With the mentioned specifications, I model it to nominally come down fairly and squarely in Ohio (or any other place within the continental USA if you adjust the orbital plane launched into somewhat), as the map below in which I have plotted the modelled trajectory for the warhead shows....

click map to enlarge
 

So: is the development of this missile perhaps a prelude to the development of a North Korean FOBS? With a suitable warhead, it appears they could do it with this missile.

Incidentally: the flight-time of the March 24 test was similar to the on-orbit flight time needed to get from Sunan to the United States via the southern polar route. But that is likely coincidence.

Leaving FOBS aside for the moment: at any rate a missile with this power launched on a more conventional ballistic trajectory can easily reach any location within the continental United States, as well as Europe and the Pacific (but would need a working reentry vehicle of course, which is another matter). In addition to that, it means that North Korea now in theory also has a potential road-mobile reconnaisance satellite launcher in their arsenal.

 

image: KCNA/Rodong Sinmun

image: KCNA/Rodong Sinmun

image: KCNA/Rodong Sinmun


image: KCNA/Rodong Sinmun

 

Added note: some sources are now casting some doubt on the missile identity, suggesting (with arguments from image analysis) that footage from the failed March 16 launch was perhaps presented by North Korea as being from the March 24 launch. The added suggestion is that the March 24 test missile might have been a Hwasong-15, not a Hwasong-17 as North Korea is claiming.

These objections are interesting, but multiple scenario's are possible. For example, they might have used footage from both test launches, certainly if iconic scripted propaganda scenes (e.g. KJU marching in front of the TEL leading his Rocket men) were shot during the preparations for the failed March 16 test. North Korea has been known to have doctored launch imagery for aesthetic/propaganda purposes before in the past, as I have shown for the historic first Hwasong-15 launch of 28 November 2017.

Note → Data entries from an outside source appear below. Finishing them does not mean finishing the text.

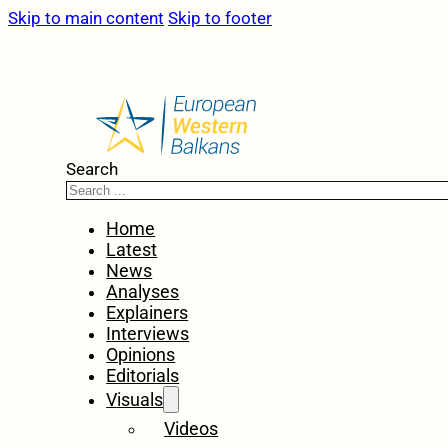
Skip to main content
Skip to footer
Search
Home
Latest
News
Analyses
Explainers
Interviews
Opinions
Editorials
Visuals
Videos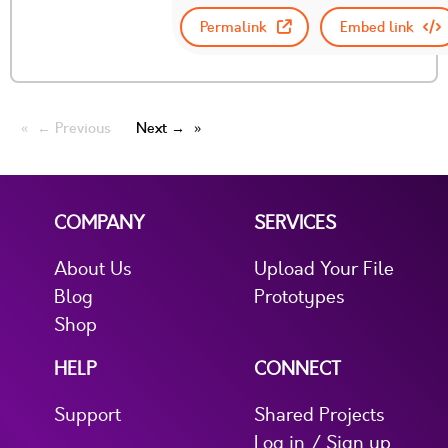
Permalink
Embed link
← Previous
Next →
COMPANY
SERVICES
About Us
Upload Your File
Blog
Prototypes
Shop
HELP
CONNECT
Support
Shared Projects
Log in / Sign up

Whatever missile it really was: the missile performance shown by this test is remarkable and well beyond that of earlier North Korean ICBM launches. Western tracking of the missile test confirms the performance, so it is not just North Korean propaganda that can easily be waved away. This is a significant development, no matter how you look at it.

Wednesday, 2 February 2022

The North Korean Hwasong-12 test of 29 January 2022

click to enlarge
 

On 29 January 2022 at 22:52 UT (30 January 2022, 7:52 local time in North Korea), North Korea test-fired a Hwasong-12 IRBM. The missile impact point was in the Sea of Japan. According to western sources, it had as flight time of ~30 minutes with a range of ~800 km and an apogee of ~2000 km (the yellow trajectory in the reconstruction above). In other words, a highly lofted trajectory, such as we have seen earlier during various 2017 North Korean missile tests. 

Such a lofted trajectory can be chosen for two reasons: to avoid overflying other countries (Japan) and/or to be able to monitor most of the flight from North Korea itself.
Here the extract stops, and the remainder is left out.